En 1984, mon père, passionné de vins, créait Sarda-Malet. L'enthousiasme dont faisaient preuve mes parents était extraordinaire et communicatif. Ils avaient pris la décision de reprendre la propriété de mon grand père, lui-même plus passionné de viticulture, que de vin. Chaque annèe, je participais aux vendanges et présentais les vins à des cavistes et des restaurateurs dont l'accueil pour l'appellation régionale était réservé.

En 1992, la maladie de mon père m'amena à m'occuper de la propriété, sans idée précise sur l'avenir. L'attachement au travail accompli depuis deux générations, la passion du terroir et du vin m'ont convaincu de continuer avec Suzy, ma mère. Pendant deux ans, j'ai visité tous les vignobles possibles, de la vallèe de la Loireà celle du Rhône, du Languedoc au Roussillon, en passant par Bordeaux et la Bourgogne. Les vignerons m'ont ouvert leurs portes et discuté librement de leurs méthodes de travail. Cette formation a été excellente et passionnante avec des rencontres merveilleuses.

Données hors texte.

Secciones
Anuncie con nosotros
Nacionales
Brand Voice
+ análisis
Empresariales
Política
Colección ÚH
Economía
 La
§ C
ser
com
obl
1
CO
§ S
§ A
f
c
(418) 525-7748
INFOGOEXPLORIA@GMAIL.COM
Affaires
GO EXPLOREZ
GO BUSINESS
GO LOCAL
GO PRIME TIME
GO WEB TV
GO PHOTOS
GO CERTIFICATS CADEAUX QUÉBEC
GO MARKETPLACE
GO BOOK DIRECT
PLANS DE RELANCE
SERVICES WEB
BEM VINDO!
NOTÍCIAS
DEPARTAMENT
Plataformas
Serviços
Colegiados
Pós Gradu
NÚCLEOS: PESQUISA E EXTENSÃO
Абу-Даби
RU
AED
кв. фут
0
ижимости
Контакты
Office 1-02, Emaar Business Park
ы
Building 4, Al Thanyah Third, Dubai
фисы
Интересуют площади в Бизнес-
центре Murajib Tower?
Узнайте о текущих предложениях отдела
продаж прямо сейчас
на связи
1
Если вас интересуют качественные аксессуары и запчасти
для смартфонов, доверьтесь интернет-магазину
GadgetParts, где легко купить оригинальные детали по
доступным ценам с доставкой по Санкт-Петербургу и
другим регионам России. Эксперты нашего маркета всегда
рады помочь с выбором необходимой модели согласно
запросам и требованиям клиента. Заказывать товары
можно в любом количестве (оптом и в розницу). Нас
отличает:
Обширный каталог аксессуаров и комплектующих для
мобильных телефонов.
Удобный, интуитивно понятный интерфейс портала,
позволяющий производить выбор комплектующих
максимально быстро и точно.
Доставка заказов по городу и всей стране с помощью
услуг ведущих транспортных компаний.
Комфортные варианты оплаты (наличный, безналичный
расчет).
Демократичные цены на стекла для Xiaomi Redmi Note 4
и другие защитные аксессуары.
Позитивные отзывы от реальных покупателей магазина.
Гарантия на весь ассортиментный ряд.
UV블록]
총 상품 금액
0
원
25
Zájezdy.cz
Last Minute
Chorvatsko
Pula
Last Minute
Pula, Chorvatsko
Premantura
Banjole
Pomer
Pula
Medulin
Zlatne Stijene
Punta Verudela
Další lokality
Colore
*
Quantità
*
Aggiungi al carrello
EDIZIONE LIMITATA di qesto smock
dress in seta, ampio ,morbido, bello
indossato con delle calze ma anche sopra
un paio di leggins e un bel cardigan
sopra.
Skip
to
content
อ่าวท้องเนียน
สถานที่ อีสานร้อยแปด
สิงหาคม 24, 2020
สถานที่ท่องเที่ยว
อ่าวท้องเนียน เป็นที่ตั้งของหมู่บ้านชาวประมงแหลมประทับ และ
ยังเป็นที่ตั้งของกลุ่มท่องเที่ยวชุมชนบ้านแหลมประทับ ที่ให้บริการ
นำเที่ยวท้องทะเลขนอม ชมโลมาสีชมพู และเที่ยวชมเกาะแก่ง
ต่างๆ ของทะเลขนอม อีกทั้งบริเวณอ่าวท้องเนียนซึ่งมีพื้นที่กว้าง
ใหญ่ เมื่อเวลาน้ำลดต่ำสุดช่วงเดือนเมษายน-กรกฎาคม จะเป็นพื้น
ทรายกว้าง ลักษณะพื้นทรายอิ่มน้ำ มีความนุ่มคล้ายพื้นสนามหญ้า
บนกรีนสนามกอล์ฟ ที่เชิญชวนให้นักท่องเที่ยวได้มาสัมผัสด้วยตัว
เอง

J'ai parcouru toutes les vignes de la propriété, rang par rang en étudiant la qualité de la terre, celle des souches, en goûtant les raisins, regardant l'équilibre feuillage, bois et fruits. Ce travail m'a permis de réaliser des assemblages nouveaux, Réserve et Terroir Mailloles, et de déterminer de nouvelles parcelles pour nos Rivesaltes, telle la Carbasse.

Chez Sarda-Malet, nous avons toujours respecté les techniques culturales traditionnelles. Beaucoup de labours avec des charrues réalisées par des ferronniers, un suivi constant dans la vigne. Tout cela nous a permis d'arriver à une culture intégrée.

Ma passion pour le fruit vient de mon enfance. Max, mon père, importateur de fruits et primeurs, m'a sensibilisé à la beauté des fruits, cueillis à pleine maturité et transportés rapidement sur les lieux de leur consommation. Seuls les fruits de saison avaient droit de cité à la maison !

Ma mère et moi, nous nous sommes réparti le travail afin de réunir toutes les conditions pour réaliser le vin dont nous rêvons. Les rendements très faibles, entre 10 et 30 hectolitres à l' hectare pour la majorité des vins, un travail entièrement manuel : effeuillage progressif en fonction des annèes, fleurs coupées en deux pour le Mourvèdre, mauvaises herbes arrachées à l'achade, racines affleurantes escousseillées…. L'achat du meilleur matériel existant, des meilleures barriques… L'an dernier, un essai sur 4 barriques neuves de 400 litres en Terroir Mailloles ne nous a pas convenu à la dégustation, 16 Hectolitres représentent un an de travail
sur un hectare : Barriques et vin ont été jetés.

C'est pour moi, chaque annèe, un bonheur renouvelé de voir l'évolution de la vigne et de surveiller les étapes, de la fleur à la récolte, car le vin se fait à la vigne. La qualité du raisin, du cépage, peut alors s'exprimer pleinement sur son terroir.